La deuxième période reprend heureusement sur bien d’autres bases. Puisqu’il ne faut même pas 50 secondes à Lorenzo Insigne pour ouvrir le score sur une passe fabuleuse d’Hamšík (1-0). La Fiorentina est sonnée par le crochet du poids mouche napolitain. Et les coups continuent de pleuvoir. Par Hysaj, Higuaín ou encore Raúl Albiol qui gracie la Fiorentina en envoyant au-dessus une tête à deux mètres du but. Florence réagit enfin avec Iličić, à peine entré en jeu, qui sert magnifiquement Kalinić, mais ce dernier se heurte à la bonne sortie de Reina. Dans la foulée, Callejón se manque complètement devant Tatarusanu. Juste avant qu’Insigne ne cède sa place à Mertens. Le Napoli réenclenche pour doubler la mise.

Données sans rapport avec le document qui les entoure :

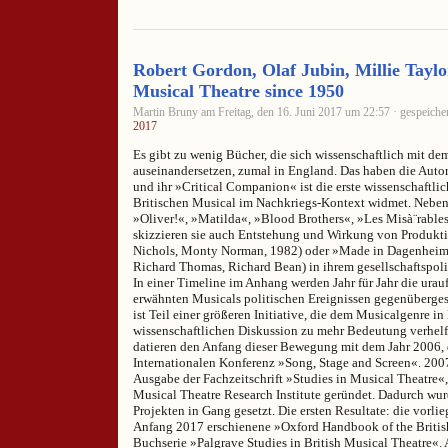
Robert Gordon, Olaf Jubin, Millie Taylo
Musical Theatre since 1950
Martin Bruny am Freitag, den 16. Juni 2017 um 22:57 · gespeiche
2017
Es gibt zu wenig Bücher, die sich wissenschaftlich mit d
auseinandersetzen, zumal in England. Das haben die Autor
und ihr »Critical Companion« ist die erste wissenschaftlic
Britischen Musical im Nachkriegs-Kontext widmet. Neben
»Oliver!«, »Matilda«, »Blood Brothers«, »Les Misà¨rab
skizzieren sie auch Entstehung und Wirkung von Produkt
Nichols, Monty Norman, 1982) oder »Made in Dagenheim
Richard Thomas, Richard Bean) in ihrem gesellschaftspo
In einer Timeline im Anhang werden Jahr für Jahr die ura
erwähnten Musicals politischen Ereignissen gegenübergest
ist Teil einer größeren Initiative, die dem Musicalgenre in
wissenschaftlichen Diskussion zu mehr Bedeutung verhelf
datieren den Anfang dieser Bewegung mit dem Jahr 2006, 
Internationalen Konferenz »Song, Stage and Screen«. 2007 
Ausgabe der Fachzeitschrift »Studies in Musical Theatre«
Musical Theatre Research Institute geründet. Dadurch wu
Projekten in Gang gesetzt. Die ersten Resultate: die vorli
Anfang 2017 erschienene »Oxford Handbook of the Britis
Buchserie »Palgrave Studies in British Musical Theatre«. A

Les situations chaudes se multiplient devant le but florentin avec notamment une superbe demi-volée de Callejón qui passe de peu à côté. Mais la Fiorentina est toujours debout et va punir les manqués du Napoli. Sur un nouveau ballon fabuleux d’Iličić, Kalinić ne laisse aucune chance à Reina (1-1). Le match est désormais totalement débridé, et Mertens manque de redonner l’avantage aux siens après une frappe repoussée d’Higuaín. Ça marche mieux en inversant les rôles, puisque sur une passe du Belge, l’Argentin remet avec sang-froid les siens devant (2-1). C’est largement mérité pour le Napoli. Le dernier quart d’heure sera parfaitement géré par la troupe de Sarri. Et les cinq minutes de temps additionnel n’y changeront rien. Le Napoli a trouvé la bonne carburation et il sera bien difficile de stopper sa course cette année.